### Exercise description
Everything from the top of the data below through the line with "sind die gemessenen Übergangswiderstände" should be duplicated exactly, and nothing past it.

### Available records
* * * * * * * * *

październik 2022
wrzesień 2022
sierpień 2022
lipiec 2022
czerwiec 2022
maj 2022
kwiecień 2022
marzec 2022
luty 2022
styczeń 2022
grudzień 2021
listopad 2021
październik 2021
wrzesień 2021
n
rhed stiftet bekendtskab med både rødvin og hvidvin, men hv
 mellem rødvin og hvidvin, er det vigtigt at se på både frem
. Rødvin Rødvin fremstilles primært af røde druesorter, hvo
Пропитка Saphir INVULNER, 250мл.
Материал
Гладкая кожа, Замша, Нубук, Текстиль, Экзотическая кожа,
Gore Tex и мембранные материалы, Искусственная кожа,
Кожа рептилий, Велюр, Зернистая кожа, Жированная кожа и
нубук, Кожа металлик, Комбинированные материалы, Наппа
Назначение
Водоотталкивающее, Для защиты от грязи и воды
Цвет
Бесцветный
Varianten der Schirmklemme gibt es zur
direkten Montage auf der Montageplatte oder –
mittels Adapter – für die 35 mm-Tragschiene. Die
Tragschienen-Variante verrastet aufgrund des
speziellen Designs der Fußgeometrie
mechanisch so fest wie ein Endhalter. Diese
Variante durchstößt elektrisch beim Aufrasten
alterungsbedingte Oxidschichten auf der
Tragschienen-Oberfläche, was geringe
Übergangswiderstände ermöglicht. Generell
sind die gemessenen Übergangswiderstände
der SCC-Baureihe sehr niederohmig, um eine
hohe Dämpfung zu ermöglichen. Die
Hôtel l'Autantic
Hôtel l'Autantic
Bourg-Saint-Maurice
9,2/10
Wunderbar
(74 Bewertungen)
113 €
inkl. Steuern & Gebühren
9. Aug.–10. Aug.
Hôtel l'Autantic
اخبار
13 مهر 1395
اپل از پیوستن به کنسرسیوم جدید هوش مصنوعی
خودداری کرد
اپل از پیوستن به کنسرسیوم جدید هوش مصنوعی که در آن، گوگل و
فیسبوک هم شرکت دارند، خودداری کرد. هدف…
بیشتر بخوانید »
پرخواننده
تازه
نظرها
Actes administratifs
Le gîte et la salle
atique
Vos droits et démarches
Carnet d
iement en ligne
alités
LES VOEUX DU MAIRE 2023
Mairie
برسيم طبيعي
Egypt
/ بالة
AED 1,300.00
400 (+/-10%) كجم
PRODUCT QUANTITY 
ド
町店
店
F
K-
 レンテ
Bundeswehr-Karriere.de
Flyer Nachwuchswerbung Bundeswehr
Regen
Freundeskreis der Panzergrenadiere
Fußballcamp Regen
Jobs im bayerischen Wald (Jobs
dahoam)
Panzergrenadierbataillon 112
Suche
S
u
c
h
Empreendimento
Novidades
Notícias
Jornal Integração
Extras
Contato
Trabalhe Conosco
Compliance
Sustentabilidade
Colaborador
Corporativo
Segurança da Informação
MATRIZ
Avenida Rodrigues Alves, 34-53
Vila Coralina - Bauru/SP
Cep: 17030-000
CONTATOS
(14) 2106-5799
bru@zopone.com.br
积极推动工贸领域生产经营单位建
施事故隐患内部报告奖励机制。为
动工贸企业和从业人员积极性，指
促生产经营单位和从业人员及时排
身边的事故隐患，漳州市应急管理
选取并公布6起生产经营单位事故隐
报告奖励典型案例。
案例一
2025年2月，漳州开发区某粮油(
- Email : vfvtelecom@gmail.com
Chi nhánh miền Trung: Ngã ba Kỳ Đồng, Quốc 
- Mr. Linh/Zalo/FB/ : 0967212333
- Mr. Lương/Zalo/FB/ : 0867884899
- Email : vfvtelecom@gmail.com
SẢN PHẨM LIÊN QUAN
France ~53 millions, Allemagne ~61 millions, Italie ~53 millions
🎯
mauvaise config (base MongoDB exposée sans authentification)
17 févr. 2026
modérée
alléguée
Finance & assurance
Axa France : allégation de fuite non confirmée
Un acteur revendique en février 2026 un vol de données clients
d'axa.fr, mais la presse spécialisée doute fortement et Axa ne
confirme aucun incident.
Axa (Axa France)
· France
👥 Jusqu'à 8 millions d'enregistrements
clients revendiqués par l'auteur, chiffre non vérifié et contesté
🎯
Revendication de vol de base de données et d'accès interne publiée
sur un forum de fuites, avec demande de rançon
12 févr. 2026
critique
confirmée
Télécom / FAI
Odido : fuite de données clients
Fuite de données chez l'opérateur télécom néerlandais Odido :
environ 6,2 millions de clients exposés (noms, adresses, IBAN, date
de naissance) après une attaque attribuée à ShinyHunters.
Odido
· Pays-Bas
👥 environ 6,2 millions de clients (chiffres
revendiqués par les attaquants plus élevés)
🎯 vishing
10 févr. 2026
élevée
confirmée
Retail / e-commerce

* * * * * * * * *

### Answer to the problem
październik 2022
wrzesień 2022
sierpień 2022
lipiec 2022
czerwiec 2022
maj 2022
kwiecień 2022
marzec 2022
luty 2022
styczeń 2022
grudzień 2021
listopad 2021
październik 2021
wrzesień 2021
n
rhed stiftet bekendtskab med både rødvin og hvidvin, men hv
 mellem rødvin og hvidvin, er det vigtigt at se på både frem
. Rødvin Rødvin fremstilles primært af røde druesorter, hvo
Пропитка Saphir INVULNER, 250мл.
Материал
Гладкая кожа, Замша, Нубук, Текстиль, Экзотическая кожа,
Gore Tex и мембранные материалы, Искусственная кожа,
Кожа рептилий, Велюр, Зернистая кожа, Жированная кожа и
нубук, Кожа металлик, Комбинированные материалы, Наппа
Назначение
Водоотталкивающее, Для защиты от грязи и воды
Цвет
Бесцветный
Varianten der Schirmklemme gibt es zur
direkten Montage auf der Montageplatte oder –
mittels Adapter – für die 35 mm-Tragschiene. Die
Tragschienen-Variante verrastet aufgrund des
speziellen Designs der Fußgeometrie
mechanisch so fest wie ein Endhalter. Diese
Variante durchstößt elektrisch beim Aufrasten
alterungsbedingte Oxidschichten auf der
Tragschienen-Oberfläche, was geringe
Übergangswiderstände ermöglicht. Generell
sind die gemessenen Übergangswiderstände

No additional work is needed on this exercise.